| Assignment |
Go through the entries below and pick out every line with "couples".

Stored data entries:

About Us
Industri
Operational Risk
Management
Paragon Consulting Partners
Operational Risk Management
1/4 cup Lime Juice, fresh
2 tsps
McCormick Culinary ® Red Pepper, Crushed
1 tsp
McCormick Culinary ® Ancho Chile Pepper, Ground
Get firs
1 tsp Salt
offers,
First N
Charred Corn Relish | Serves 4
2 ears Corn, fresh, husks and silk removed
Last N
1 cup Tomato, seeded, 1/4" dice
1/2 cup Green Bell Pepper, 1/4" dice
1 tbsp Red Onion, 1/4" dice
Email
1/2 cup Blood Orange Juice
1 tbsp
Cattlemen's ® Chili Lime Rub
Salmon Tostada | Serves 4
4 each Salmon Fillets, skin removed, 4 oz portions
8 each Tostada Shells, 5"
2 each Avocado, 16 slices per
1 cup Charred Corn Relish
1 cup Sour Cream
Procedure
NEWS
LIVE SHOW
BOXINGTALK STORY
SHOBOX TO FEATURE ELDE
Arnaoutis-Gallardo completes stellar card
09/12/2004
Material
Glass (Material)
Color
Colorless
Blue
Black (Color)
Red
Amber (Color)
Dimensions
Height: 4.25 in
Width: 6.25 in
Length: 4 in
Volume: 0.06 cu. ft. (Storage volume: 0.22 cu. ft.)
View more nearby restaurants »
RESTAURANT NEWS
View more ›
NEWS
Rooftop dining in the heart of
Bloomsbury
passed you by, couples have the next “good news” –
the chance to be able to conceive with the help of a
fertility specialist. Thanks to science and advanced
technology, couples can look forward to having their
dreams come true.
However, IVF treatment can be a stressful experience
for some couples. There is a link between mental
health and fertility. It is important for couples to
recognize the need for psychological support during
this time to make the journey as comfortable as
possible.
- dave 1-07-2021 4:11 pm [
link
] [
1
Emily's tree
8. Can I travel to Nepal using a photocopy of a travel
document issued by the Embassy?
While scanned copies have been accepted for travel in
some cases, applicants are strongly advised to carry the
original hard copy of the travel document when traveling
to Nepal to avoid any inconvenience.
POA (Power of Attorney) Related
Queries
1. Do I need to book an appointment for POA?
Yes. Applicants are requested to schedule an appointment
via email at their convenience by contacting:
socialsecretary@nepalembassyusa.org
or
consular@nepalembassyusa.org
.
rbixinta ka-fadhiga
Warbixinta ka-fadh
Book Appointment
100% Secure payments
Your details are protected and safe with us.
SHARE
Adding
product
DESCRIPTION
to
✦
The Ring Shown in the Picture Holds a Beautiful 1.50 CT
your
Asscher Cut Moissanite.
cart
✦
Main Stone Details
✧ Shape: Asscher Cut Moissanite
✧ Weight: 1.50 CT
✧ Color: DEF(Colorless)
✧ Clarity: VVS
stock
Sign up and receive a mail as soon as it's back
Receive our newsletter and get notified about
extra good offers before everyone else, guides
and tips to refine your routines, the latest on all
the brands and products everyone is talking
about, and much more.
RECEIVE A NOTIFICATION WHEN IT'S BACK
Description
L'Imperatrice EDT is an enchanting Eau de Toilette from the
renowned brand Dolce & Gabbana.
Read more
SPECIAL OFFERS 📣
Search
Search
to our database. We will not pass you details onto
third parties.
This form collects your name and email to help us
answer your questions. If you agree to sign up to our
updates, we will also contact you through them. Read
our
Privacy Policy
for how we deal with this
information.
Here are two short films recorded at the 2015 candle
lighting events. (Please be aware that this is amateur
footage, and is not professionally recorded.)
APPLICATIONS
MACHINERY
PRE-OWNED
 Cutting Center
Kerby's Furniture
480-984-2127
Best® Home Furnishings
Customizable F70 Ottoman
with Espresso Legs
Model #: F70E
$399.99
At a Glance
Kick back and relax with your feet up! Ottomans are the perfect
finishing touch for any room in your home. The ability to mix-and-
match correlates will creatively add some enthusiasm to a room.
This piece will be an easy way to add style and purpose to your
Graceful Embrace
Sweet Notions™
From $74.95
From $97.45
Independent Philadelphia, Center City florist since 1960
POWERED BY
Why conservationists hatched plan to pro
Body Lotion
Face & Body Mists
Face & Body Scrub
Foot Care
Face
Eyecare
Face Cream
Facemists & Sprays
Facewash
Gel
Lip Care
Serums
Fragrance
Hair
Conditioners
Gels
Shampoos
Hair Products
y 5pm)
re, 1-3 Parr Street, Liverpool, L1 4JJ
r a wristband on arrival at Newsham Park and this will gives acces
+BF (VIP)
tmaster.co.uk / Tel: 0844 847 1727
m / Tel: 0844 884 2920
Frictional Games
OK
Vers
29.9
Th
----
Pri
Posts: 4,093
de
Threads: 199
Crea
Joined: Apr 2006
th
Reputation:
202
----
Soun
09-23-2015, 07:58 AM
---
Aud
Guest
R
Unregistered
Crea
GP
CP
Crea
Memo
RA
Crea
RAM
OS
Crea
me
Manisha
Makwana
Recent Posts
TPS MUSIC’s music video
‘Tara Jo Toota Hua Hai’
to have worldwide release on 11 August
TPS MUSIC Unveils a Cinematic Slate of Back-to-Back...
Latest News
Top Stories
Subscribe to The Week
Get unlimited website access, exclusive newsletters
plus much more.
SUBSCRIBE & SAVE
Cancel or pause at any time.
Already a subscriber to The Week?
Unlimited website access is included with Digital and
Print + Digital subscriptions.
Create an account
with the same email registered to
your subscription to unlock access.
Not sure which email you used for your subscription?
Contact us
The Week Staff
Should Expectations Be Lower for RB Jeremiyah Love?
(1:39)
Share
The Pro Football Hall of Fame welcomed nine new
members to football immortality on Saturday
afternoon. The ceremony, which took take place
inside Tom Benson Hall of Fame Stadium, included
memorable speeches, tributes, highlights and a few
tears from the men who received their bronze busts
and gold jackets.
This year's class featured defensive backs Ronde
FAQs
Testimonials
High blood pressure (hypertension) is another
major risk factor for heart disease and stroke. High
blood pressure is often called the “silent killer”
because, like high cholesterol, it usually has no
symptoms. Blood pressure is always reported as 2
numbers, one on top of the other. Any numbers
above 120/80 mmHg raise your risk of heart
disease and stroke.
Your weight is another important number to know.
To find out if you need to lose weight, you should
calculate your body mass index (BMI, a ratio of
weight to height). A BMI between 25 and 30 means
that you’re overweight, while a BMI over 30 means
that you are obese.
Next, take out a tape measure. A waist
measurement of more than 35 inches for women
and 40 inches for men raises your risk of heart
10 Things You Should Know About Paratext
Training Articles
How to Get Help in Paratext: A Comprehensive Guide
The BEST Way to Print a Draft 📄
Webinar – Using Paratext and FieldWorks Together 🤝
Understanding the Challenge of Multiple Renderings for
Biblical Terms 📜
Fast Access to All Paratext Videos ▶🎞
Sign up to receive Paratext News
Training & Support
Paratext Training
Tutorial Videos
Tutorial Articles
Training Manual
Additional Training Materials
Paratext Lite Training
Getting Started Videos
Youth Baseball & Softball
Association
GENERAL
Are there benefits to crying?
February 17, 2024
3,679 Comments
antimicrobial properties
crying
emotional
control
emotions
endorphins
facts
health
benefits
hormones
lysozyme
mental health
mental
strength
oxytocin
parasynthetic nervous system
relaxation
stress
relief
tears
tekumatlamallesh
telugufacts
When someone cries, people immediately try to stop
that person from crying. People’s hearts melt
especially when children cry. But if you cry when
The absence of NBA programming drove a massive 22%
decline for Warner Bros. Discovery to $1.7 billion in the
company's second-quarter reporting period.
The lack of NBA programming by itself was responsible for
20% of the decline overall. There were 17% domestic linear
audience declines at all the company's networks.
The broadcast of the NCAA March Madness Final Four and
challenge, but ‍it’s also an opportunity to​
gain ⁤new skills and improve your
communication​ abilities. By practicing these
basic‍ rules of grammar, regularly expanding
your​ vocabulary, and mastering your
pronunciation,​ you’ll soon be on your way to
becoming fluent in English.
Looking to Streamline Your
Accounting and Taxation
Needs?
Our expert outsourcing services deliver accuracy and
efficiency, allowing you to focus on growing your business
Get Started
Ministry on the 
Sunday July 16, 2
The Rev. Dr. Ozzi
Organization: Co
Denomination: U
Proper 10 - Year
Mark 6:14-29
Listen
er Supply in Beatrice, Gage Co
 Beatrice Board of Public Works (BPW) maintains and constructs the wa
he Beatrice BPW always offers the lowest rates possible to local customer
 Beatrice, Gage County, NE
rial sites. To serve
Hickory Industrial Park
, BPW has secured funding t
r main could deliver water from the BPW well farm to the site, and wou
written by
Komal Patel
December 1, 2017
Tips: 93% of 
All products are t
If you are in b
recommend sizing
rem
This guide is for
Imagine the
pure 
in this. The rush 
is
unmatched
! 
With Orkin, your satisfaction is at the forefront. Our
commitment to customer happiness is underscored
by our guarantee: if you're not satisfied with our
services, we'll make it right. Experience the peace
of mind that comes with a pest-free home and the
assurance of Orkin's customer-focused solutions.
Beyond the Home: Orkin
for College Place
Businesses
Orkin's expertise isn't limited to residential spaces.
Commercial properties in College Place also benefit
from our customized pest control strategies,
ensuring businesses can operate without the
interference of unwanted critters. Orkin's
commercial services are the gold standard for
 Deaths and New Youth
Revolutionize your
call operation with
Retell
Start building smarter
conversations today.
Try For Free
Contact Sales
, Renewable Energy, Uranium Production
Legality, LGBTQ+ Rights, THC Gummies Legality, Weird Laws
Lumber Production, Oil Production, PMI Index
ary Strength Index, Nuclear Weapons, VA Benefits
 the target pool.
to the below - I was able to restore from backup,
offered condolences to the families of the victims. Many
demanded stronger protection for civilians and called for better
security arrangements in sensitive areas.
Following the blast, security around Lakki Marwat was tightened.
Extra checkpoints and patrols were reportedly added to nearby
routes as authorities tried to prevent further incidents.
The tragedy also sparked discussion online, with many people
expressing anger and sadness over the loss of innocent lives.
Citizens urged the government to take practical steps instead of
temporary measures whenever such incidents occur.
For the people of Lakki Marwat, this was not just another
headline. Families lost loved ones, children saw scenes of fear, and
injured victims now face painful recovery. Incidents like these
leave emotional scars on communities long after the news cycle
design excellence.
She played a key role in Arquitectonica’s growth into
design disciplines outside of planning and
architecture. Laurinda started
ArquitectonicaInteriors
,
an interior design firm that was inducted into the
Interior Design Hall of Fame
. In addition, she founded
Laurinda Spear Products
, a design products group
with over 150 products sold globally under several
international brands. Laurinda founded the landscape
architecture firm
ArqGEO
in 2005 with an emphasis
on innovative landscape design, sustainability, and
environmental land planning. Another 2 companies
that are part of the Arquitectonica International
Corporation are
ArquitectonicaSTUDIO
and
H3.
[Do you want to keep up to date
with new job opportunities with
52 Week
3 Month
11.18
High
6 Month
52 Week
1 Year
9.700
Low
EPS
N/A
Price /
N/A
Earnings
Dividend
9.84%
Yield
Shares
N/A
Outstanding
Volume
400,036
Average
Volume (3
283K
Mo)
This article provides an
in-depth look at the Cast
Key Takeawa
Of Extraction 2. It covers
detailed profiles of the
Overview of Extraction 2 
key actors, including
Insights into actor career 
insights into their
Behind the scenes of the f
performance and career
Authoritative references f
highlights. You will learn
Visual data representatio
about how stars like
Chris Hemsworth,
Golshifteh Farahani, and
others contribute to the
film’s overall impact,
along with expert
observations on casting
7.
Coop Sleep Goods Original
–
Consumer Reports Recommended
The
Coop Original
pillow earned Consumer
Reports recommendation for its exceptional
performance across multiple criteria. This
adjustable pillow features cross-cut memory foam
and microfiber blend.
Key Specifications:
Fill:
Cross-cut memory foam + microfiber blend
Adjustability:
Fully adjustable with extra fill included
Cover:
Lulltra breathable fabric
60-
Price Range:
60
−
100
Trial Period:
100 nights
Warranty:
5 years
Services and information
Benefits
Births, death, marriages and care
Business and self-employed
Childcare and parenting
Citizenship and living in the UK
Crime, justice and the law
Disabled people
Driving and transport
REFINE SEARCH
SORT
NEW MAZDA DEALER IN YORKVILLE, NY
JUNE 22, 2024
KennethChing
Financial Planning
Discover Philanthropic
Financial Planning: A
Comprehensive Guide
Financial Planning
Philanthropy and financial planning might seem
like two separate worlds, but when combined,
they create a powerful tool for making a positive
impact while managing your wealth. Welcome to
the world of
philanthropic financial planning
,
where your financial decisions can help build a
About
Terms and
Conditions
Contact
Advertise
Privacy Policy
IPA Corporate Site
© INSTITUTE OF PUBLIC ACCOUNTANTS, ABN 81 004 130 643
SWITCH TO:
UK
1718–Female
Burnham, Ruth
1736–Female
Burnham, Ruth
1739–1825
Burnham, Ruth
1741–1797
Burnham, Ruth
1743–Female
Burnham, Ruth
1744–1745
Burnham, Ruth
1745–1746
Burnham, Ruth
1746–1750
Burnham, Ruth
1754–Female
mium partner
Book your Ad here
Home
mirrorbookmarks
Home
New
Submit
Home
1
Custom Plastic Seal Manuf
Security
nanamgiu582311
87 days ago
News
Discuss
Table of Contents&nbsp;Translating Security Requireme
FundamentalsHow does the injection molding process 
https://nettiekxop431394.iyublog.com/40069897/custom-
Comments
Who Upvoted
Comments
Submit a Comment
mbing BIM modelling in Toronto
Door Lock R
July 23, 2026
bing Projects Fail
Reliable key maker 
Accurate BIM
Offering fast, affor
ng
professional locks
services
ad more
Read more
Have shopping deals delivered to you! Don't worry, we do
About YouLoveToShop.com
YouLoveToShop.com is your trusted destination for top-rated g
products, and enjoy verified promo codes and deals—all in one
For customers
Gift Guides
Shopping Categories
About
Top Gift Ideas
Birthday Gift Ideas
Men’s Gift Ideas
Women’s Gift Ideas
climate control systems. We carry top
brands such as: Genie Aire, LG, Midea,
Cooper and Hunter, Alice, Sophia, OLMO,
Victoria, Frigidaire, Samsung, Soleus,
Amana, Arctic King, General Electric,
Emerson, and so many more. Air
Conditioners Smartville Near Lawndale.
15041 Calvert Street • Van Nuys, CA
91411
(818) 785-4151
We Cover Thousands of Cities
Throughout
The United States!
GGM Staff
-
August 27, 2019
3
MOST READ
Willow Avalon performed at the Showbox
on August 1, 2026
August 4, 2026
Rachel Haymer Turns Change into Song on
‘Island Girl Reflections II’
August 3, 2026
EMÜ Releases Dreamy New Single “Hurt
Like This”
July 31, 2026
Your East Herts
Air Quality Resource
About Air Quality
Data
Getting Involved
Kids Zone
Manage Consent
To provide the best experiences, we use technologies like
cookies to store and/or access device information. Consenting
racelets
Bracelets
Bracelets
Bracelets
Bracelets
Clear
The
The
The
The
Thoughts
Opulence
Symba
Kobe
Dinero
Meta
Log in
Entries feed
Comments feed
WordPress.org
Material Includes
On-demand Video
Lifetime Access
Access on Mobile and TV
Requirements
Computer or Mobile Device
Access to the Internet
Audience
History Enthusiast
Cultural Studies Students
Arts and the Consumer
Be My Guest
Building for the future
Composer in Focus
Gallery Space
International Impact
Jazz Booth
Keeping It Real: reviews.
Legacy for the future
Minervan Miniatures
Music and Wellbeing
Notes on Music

| Answer to this problem |
passed you by, couples have the next “good news” –
technology, couples can look forward to having their
for some couples. There is a link between mental
health and fertility. It is important for couples to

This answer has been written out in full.